Loope’s team published their research as a letter due to the lack of a correction issued on the study by the USFWS team. CBD and Nokuse are trying to add Loope’s reply to the Folt et al .study to the lawsuit. But rather than disputing Loope’s science, the USFWS asked a judge not to consider Loope’s findings. “Plaintiffs’ declaration proffers a post-decisional opinion in favor of plaintiffs’ views on the merits, rather than objective technical clarification for the court,” the USFWS said in a court document. This case is ongoing.
For Loope, keeping a peer-reviewed paper from being considered in the lawsuit is suspect. “I have a lot of sympathy for the Service, because [modeling tortoise population projections] is a really difficult thing to do, but they shouldn’t be defending bad science,” Loope said. “If they think we’re wrong, they could explain that, but they are trying to block the judge from considering it at all.”
In response to why they want to have this study disallowed rather than trying to disprove what Loope and his colleagues are arguing, Folt himself and a USFWS spokesperson pointed to the rebuttal to the Loope team letter. “The Service does not comment on proposed or pending litigation,” the USFWS spokesperson said.
The rebuttal in question is only three paragraphs long. In it, the authors of the Folt et al. study defend the way they dealt with immigration, noting, “our comprehensive review found that little was quantified about gopher tortoise immigration, and the approach we devised, with expert input and review, was intuitively and computationally simple within the population projection structure we had created.
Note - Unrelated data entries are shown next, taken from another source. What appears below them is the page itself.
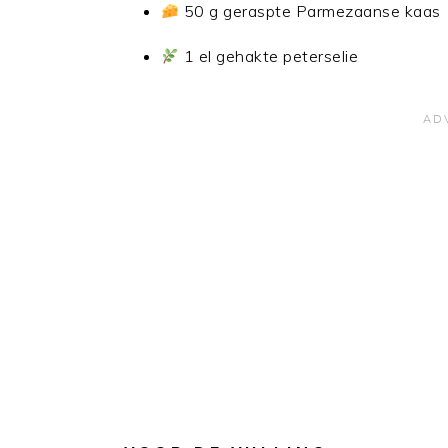
50 g geraspte Parmezaanse kaas
1 el gehakte peterselie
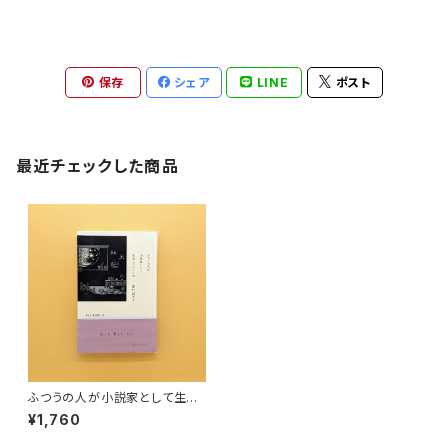
保存
シェア
LINE
ポスト
最近チェックした商品
ふつうの人が小説家として生活
していくには
¥1,760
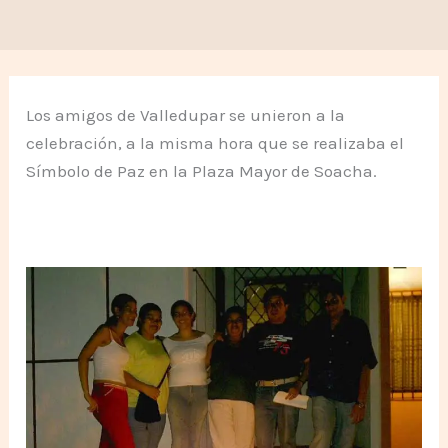
Los amigos de Valledupar se unieron a la
celebración, a la misma hora que se realizaba el
Símbolo de Paz en la Plaza Mayor de Soacha.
Because of the lack of quantifiable data, we note that any immigration function developed for this system would be hypothetical, and thus we tested the model output for sensitivity to the immigration rate.”
Nonetheless, they seem to acknowledge that placing a limit on how many tortoises might immigrate might improve predictions. “Because of the hypothetical nature and the exhibited high sensitivity, immigration might be an area for improvement in future modeling efforts,” Folt and his colleagues stated.